Ao homem desejoso de sabedoria e conhecimento muitas vias se abrem e não lhe repugna a consideração das vias existentes para além do racionalismo e da objetividade científica. Digamos que não lhe são estranhos os caminhos do Sagrado e da pesquisa metafísica. Não deve o maçon esclarecido refugiar-se no “castelo da Razão” e rejeitar sem mais as conclusões alcançadas através da Sabedoria Primordial ou da chamada Via Mística (vidé F. Pessoa).

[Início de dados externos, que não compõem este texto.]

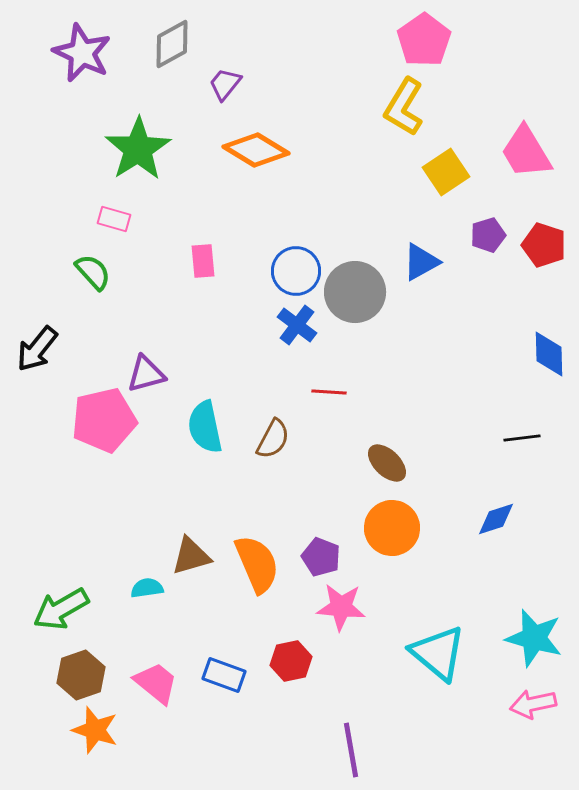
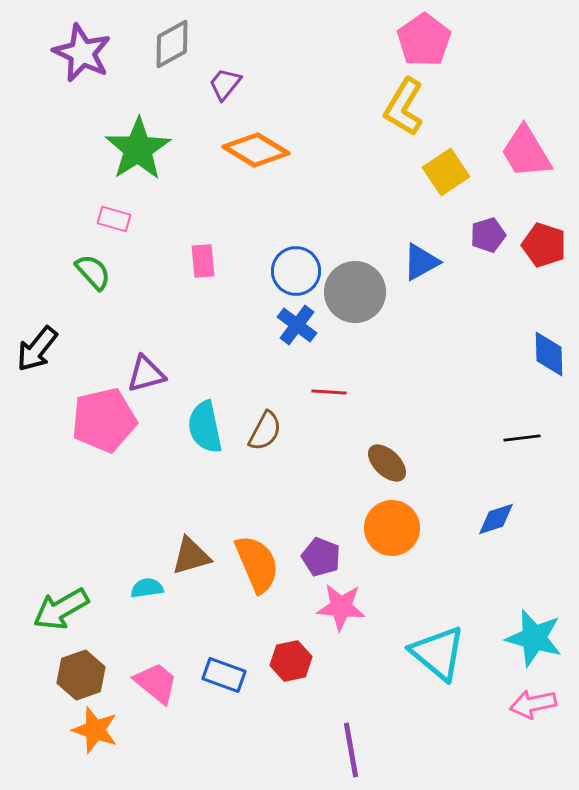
brown semicircle at (273, 439): moved 8 px left, 8 px up
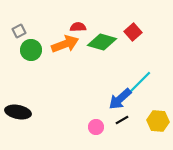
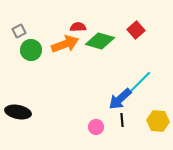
red square: moved 3 px right, 2 px up
green diamond: moved 2 px left, 1 px up
black line: rotated 64 degrees counterclockwise
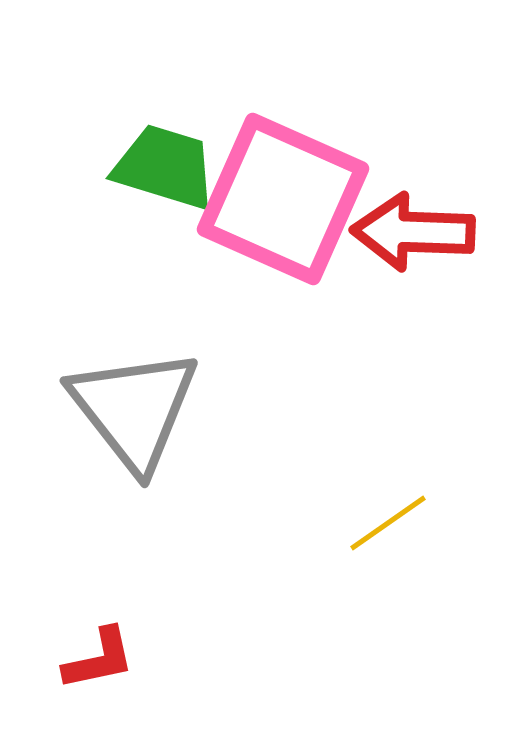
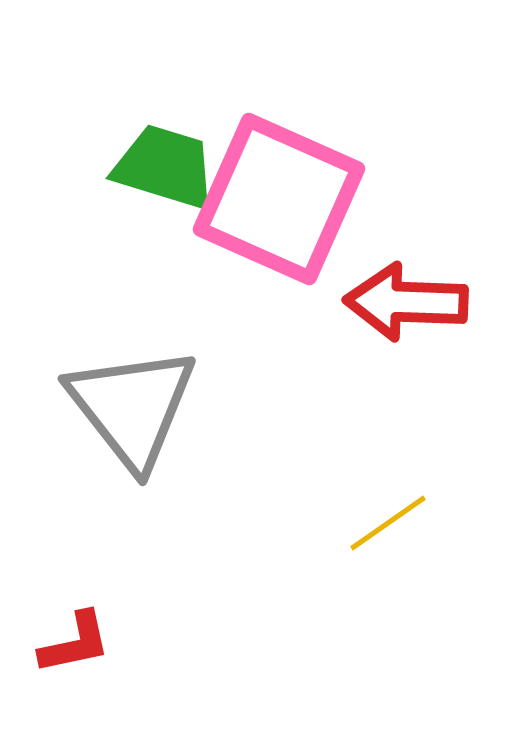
pink square: moved 4 px left
red arrow: moved 7 px left, 70 px down
gray triangle: moved 2 px left, 2 px up
red L-shape: moved 24 px left, 16 px up
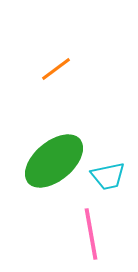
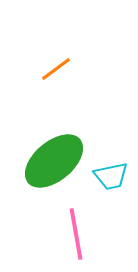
cyan trapezoid: moved 3 px right
pink line: moved 15 px left
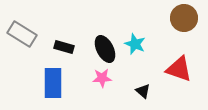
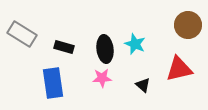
brown circle: moved 4 px right, 7 px down
black ellipse: rotated 20 degrees clockwise
red triangle: rotated 32 degrees counterclockwise
blue rectangle: rotated 8 degrees counterclockwise
black triangle: moved 6 px up
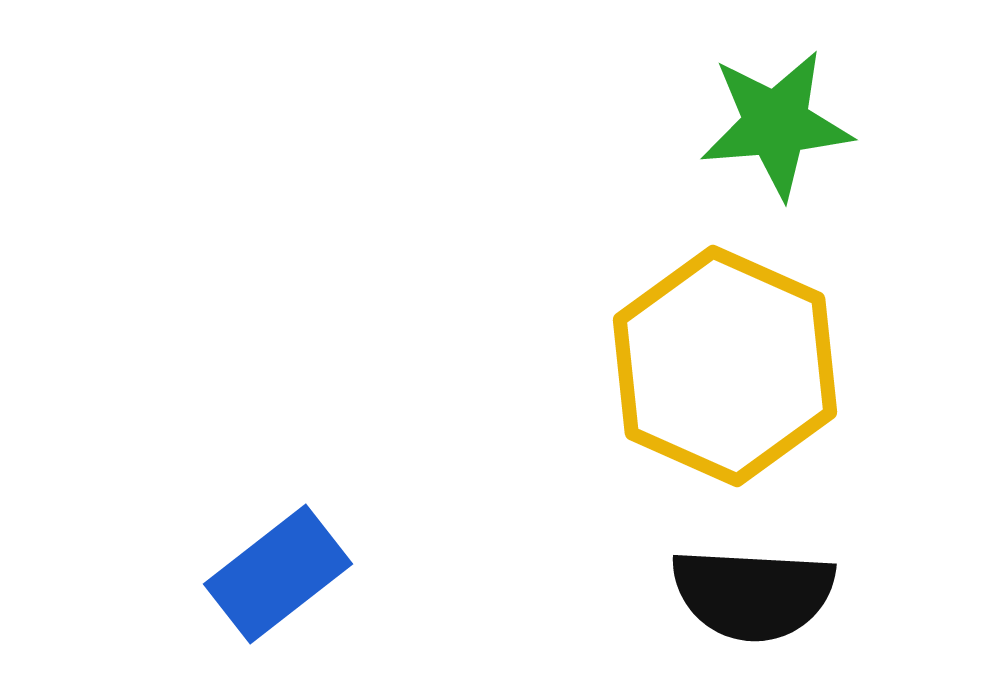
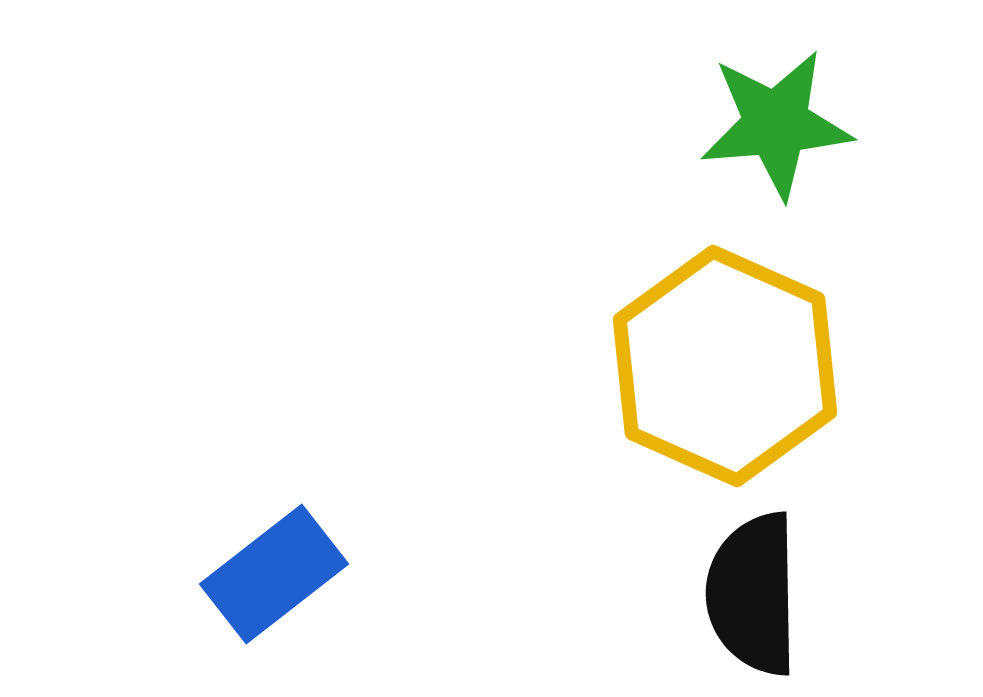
blue rectangle: moved 4 px left
black semicircle: rotated 86 degrees clockwise
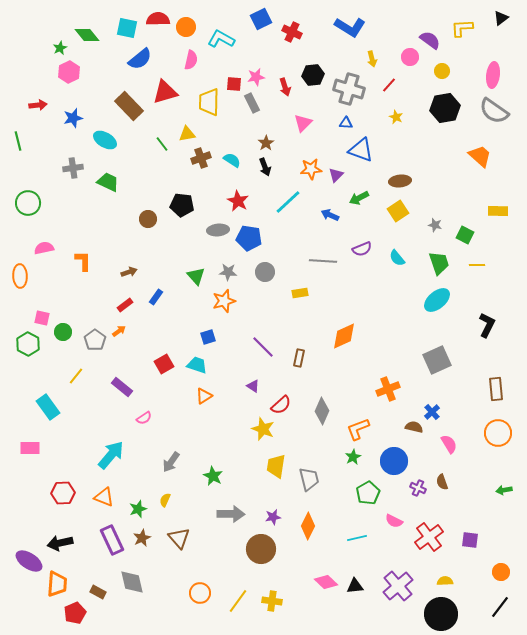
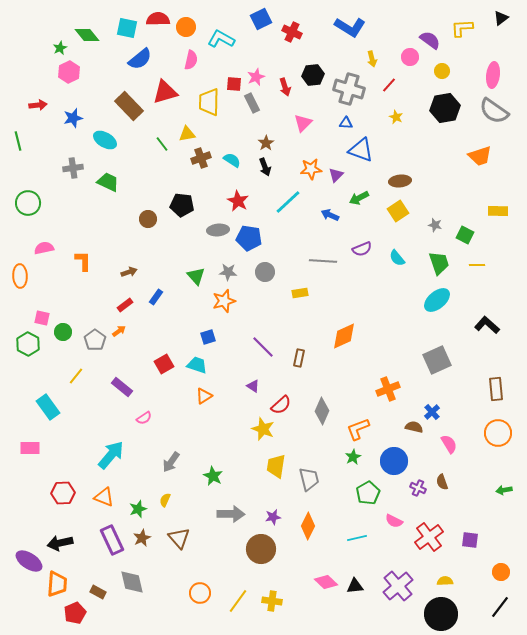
pink star at (256, 77): rotated 12 degrees counterclockwise
orange trapezoid at (480, 156): rotated 120 degrees clockwise
black L-shape at (487, 325): rotated 75 degrees counterclockwise
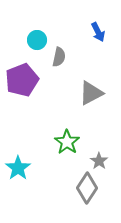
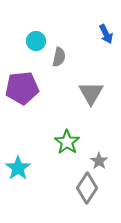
blue arrow: moved 8 px right, 2 px down
cyan circle: moved 1 px left, 1 px down
purple pentagon: moved 8 px down; rotated 16 degrees clockwise
gray triangle: rotated 32 degrees counterclockwise
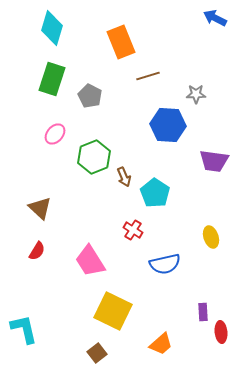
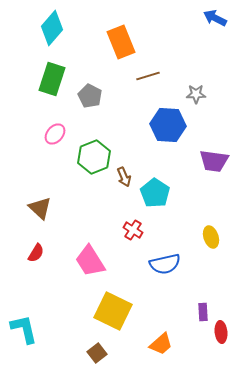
cyan diamond: rotated 24 degrees clockwise
red semicircle: moved 1 px left, 2 px down
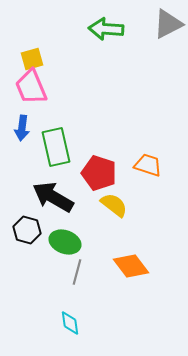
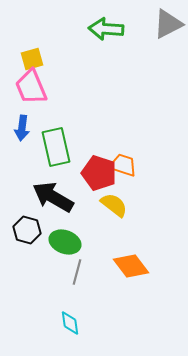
orange trapezoid: moved 25 px left
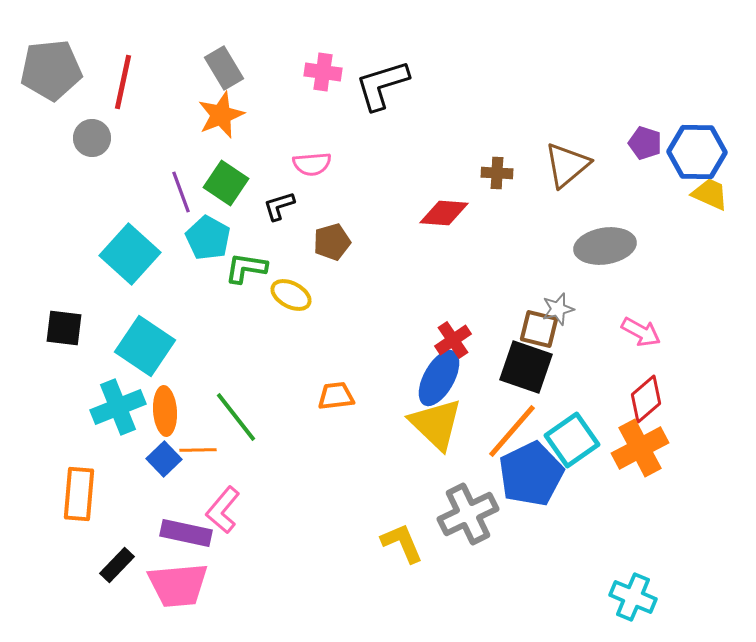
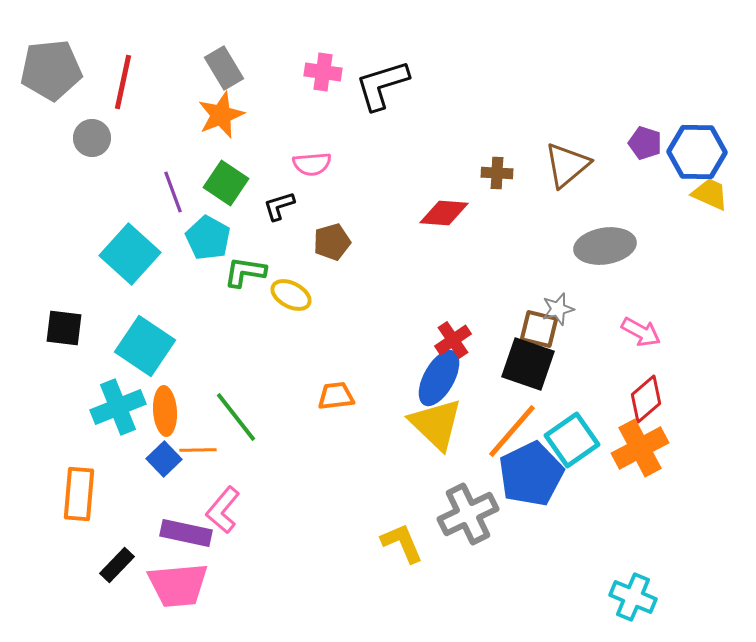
purple line at (181, 192): moved 8 px left
green L-shape at (246, 268): moved 1 px left, 4 px down
black square at (526, 367): moved 2 px right, 3 px up
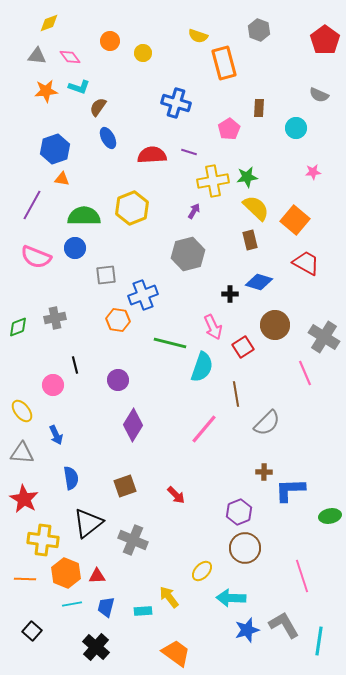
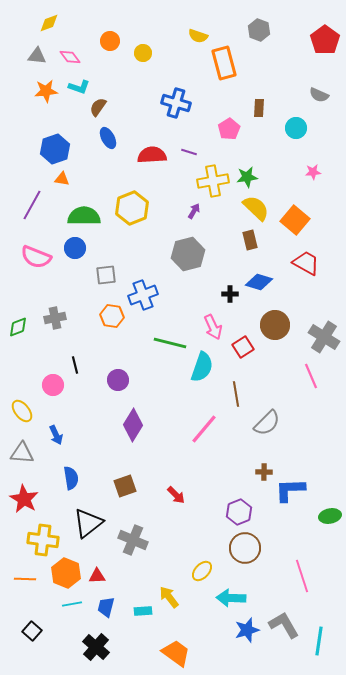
orange hexagon at (118, 320): moved 6 px left, 4 px up
pink line at (305, 373): moved 6 px right, 3 px down
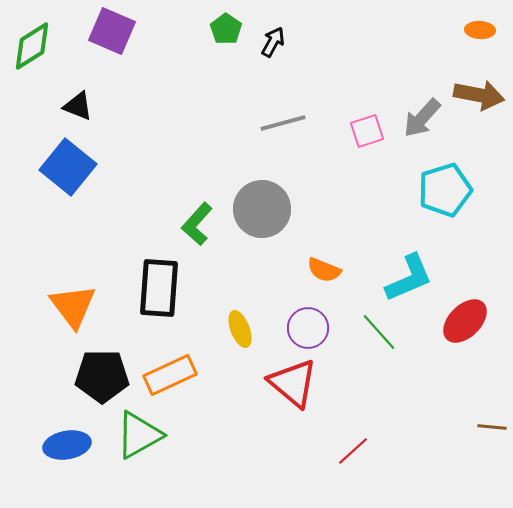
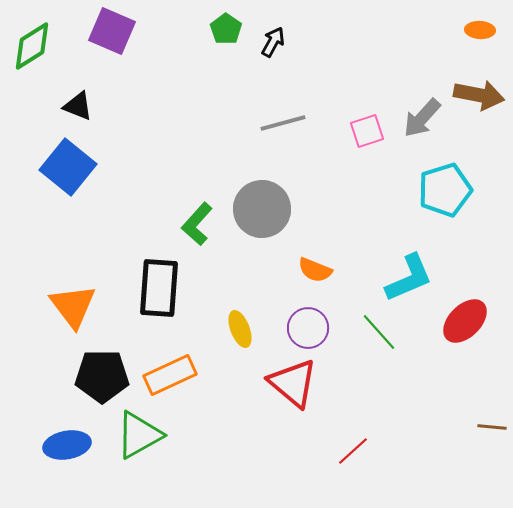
orange semicircle: moved 9 px left
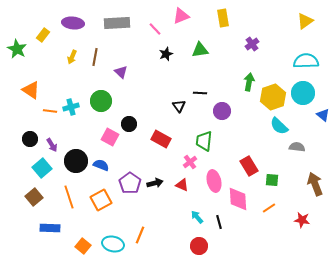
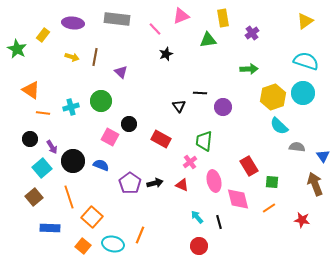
gray rectangle at (117, 23): moved 4 px up; rotated 10 degrees clockwise
purple cross at (252, 44): moved 11 px up
green triangle at (200, 50): moved 8 px right, 10 px up
yellow arrow at (72, 57): rotated 96 degrees counterclockwise
cyan semicircle at (306, 61): rotated 20 degrees clockwise
green arrow at (249, 82): moved 13 px up; rotated 78 degrees clockwise
orange line at (50, 111): moved 7 px left, 2 px down
purple circle at (222, 111): moved 1 px right, 4 px up
blue triangle at (323, 115): moved 41 px down; rotated 16 degrees clockwise
purple arrow at (52, 145): moved 2 px down
black circle at (76, 161): moved 3 px left
green square at (272, 180): moved 2 px down
pink diamond at (238, 199): rotated 10 degrees counterclockwise
orange square at (101, 200): moved 9 px left, 17 px down; rotated 20 degrees counterclockwise
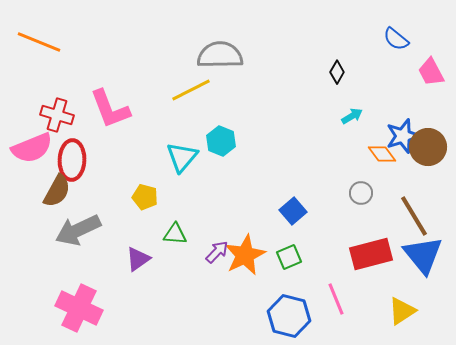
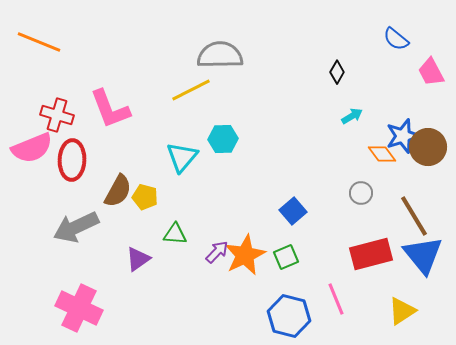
cyan hexagon: moved 2 px right, 2 px up; rotated 24 degrees counterclockwise
brown semicircle: moved 61 px right
gray arrow: moved 2 px left, 3 px up
green square: moved 3 px left
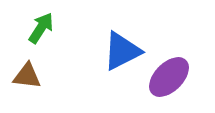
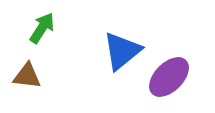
green arrow: moved 1 px right
blue triangle: rotated 12 degrees counterclockwise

É na busca das grandes respostas que relevamos a importância do Método Maçónico e a prevalência do estudo do Simbólico e da Tradição.
Cada Mito explicador do Mundo era uma chave para a Civilização/Cultura que o tinha concebido e desenvolvido mas havia um denominador comum a todos os mitos conhecidos, de forma a constituírem no seu conjunto uma grande teoria explicativa da Cosmogonia humana.